» TASK PROMPT: Check every line of the data below for the word "they" and say how many have it, without further comment.

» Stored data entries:
[Start of section]
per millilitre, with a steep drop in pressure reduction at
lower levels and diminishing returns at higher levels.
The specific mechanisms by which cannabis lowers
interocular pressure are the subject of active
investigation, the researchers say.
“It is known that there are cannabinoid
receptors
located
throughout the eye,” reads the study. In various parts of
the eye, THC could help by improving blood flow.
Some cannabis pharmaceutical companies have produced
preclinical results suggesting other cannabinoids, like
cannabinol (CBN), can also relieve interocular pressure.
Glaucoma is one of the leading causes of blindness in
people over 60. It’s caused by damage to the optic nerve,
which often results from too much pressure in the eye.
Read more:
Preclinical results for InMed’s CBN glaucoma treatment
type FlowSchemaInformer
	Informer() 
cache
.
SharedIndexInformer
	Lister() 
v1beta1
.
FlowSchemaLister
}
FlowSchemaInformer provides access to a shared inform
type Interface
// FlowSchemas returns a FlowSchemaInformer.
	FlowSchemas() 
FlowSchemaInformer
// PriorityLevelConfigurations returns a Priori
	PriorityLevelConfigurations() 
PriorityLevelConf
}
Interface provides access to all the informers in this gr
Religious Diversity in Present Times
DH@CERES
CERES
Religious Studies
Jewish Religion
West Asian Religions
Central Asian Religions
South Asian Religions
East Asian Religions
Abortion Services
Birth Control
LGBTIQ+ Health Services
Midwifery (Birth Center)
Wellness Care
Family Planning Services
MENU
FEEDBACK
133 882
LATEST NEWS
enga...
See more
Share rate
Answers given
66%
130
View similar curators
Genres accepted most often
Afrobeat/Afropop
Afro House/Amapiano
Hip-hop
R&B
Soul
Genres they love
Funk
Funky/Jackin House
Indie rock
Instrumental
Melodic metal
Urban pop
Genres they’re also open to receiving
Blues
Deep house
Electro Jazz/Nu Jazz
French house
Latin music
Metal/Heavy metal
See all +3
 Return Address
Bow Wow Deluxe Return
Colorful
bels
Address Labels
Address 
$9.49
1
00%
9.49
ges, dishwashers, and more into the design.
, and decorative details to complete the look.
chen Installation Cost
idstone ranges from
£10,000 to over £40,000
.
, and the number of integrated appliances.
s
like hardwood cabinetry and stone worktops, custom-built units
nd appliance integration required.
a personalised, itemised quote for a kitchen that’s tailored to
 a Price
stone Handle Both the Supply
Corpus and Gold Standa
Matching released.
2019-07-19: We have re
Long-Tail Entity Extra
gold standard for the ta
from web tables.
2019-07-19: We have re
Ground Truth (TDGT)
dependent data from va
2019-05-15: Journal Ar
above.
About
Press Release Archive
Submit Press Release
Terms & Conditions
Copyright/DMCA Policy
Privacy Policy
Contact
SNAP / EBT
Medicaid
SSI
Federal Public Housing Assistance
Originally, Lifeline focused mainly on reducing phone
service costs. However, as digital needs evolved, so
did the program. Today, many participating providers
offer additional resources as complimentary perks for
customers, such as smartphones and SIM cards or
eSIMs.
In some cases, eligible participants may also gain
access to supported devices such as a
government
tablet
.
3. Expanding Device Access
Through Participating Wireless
[End of section]
» ANSWER SPACE: 2